-- Study material --
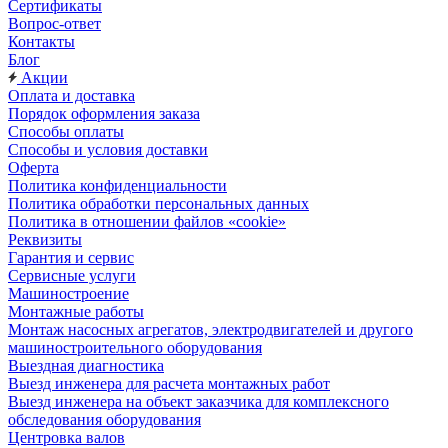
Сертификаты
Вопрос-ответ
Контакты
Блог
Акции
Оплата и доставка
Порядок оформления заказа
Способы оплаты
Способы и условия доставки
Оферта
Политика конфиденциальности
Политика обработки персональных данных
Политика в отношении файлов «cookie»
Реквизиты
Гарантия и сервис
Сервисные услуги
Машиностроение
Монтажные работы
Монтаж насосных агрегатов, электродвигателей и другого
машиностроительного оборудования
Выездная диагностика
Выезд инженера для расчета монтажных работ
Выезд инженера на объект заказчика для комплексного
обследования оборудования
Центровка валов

-- Work task --
Check each line above for the word "оборудования" and copy every line that has it.

-- Response area --
машиностроительного оборудования
обследования оборудования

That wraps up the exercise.